The best approach is to check if repurposed compounds will actually bind to their intended target. To that end, my lab published a preliminary report of a supercomputer-driven docking study of a repurposing compound database in mid-February. The study ranked 8,000 compounds in order of how well they bind to the viral spike protein. This paper triggered the establishment of a high-performance computing consortium against our viral enemy, announced by President Trump in March.

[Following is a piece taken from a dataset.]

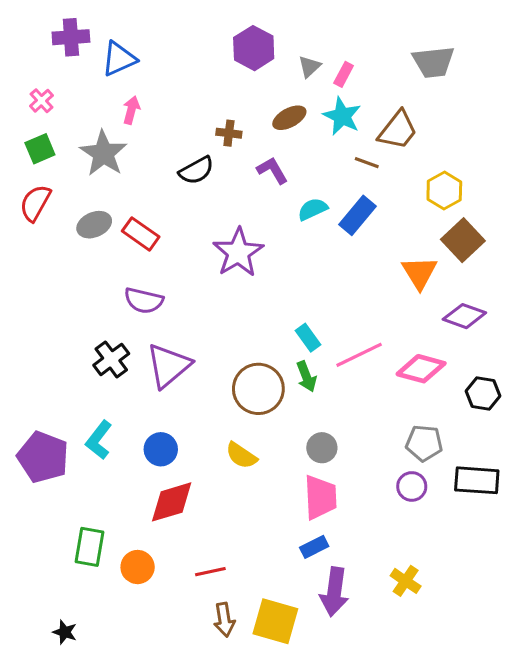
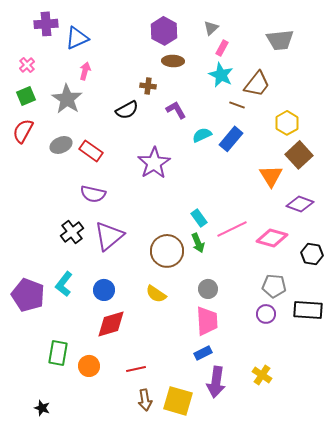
gray triangle: (309, 67) -> (211, 28), moved
brown ellipse: (289, 118) -> (173, 61), moved, turned 30

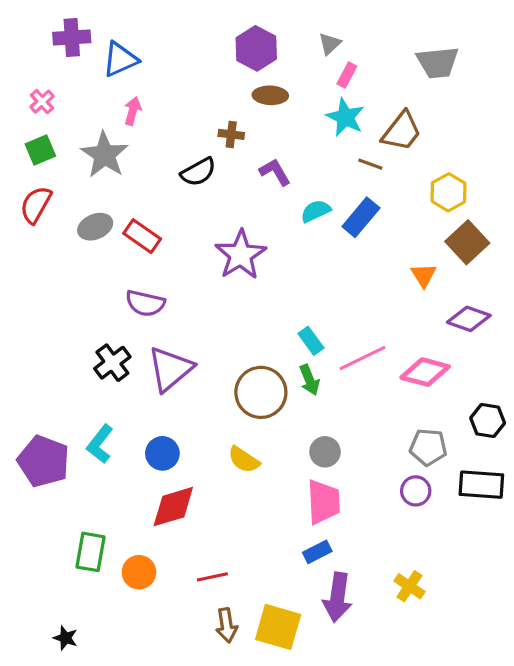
orange triangle: (271, 176) -> (424, 275), size x0.7
black hexagon: (312, 254) -> (488, 421), moved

Several of our top-ranked compounds are now in clinical trials.
Our own work has now expanded to about 10 targets on SARS-CoV-2, and we're also looking at human protein targets for disrupting the virus's attack on human cells. Top-ranked compounds from our calculations are being tested experimentally for activity against the live virus. Several of these have already been found to be active.
Also, we and others are venturing out into the wild world of new drug discovery for COVID-19—looking for compounds that have never been tried as drugs before. Databases of billions of these compounds exist, all of which could probably be synthesized in principle but most of which have never been made. Billion-compound docking is a tailor-made task for massively parallel supercomputing.
Dawn of the exascale era
Work will be helped by the arrival of the next big machine at Oak Ridge, called Frontier, planned for next year. Frontier should be about 10 times more powerful than Summit. Frontier will herald the "exascale" supercomputing era, meaning machines capable of 1,000,000,000,000,000,000 calculations per second.
Although some fear supercomputers will take over the world, for the time being, at least, they are humanity's servants, which means that they do what we tell them to. Different scientists have different ideas about how to calculate which drugs work best—some prefer artificial intelligence, for example—so there's quite a lot of arguing going on.
Hopefully, scientists armed with the most powerful computers in the world will, sooner rather than later, find the drugs needed to tackle COVID-19. If they do, then their answers will be of more immediate benefit, if less philosophically tantalizing, than the answer to the ultimate question provided by Deep Thought, which was, maddeningly, simply 42.